My Pi-spective on Curiosity

(A pi-spective is where you write about something in 314 words)

In a world replete with ready answers and easy explanations, being curious can be hard work. The analytics industry is all about finding answers. Google is only a few taps away. A flotilla of listicles provide us with the means to approach any challenge (it would seem).

To be curious is to be eager to know. There was an edge to the original sense of the word. It also meant to be anxious, odd or strange. There was an element of meddling. It was active, insatiable and even sly with its desire to know.

It turns out there are two types of curiosity. Diversive curiosity 'turns us aside'. It's involuntary. It's about novelty. It's about craving. It's about a bored mind looking for fun stuff. It is good for discovering stuff we don't know. But it tends towards superficiality.

Epistemic curiosity is about the desire to know. This type of curiosity involves going deeper into a topic. It's conscious and requires effort.
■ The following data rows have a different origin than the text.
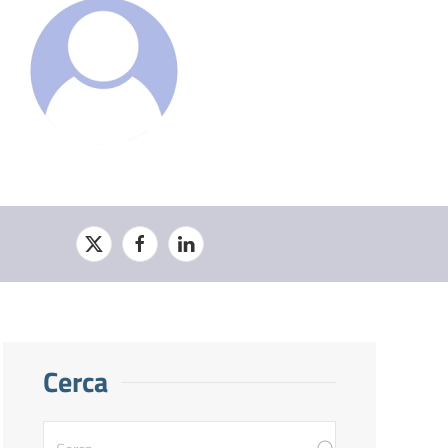
Cerca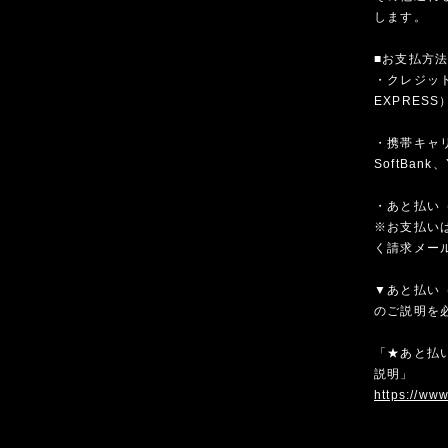
します。
■お支払方
・クレジットカ
EXPRESS
・携帯キャリア
SoftBank、
・あと払い（
※お支払いは
く請求メー
▼あと払い（
のご説明を
「★あと払い
説明」
https://ww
Purpose drives epistemic curiosity. The need to know emerges from an awareness of something greater than ourselves that needs discovery.

Csikszentmihalyi ("chick-sent-me-high") wrote "One cannot lead a life that is truly excellent without feeling that one belongs to something greater and more permanent than oneself."

As a management professional I wonder if part of our present woe stems from a systemic devaluing of epistemic curiosity. Any fool can pull something from Google, drop it into a report and have another fool nod sagely. Organization's tend to develop their own intellectual climate. Deviation from what is recognized to be clever isn't rewarded.

Curiosity seeks to span an information gap that we only become aware of after discovering a little piece of information that doesn't fit. This is where diversive curiosity is good. What we should do next is encourage epistemic curiosity. But how often do we do this in the drive to deliver?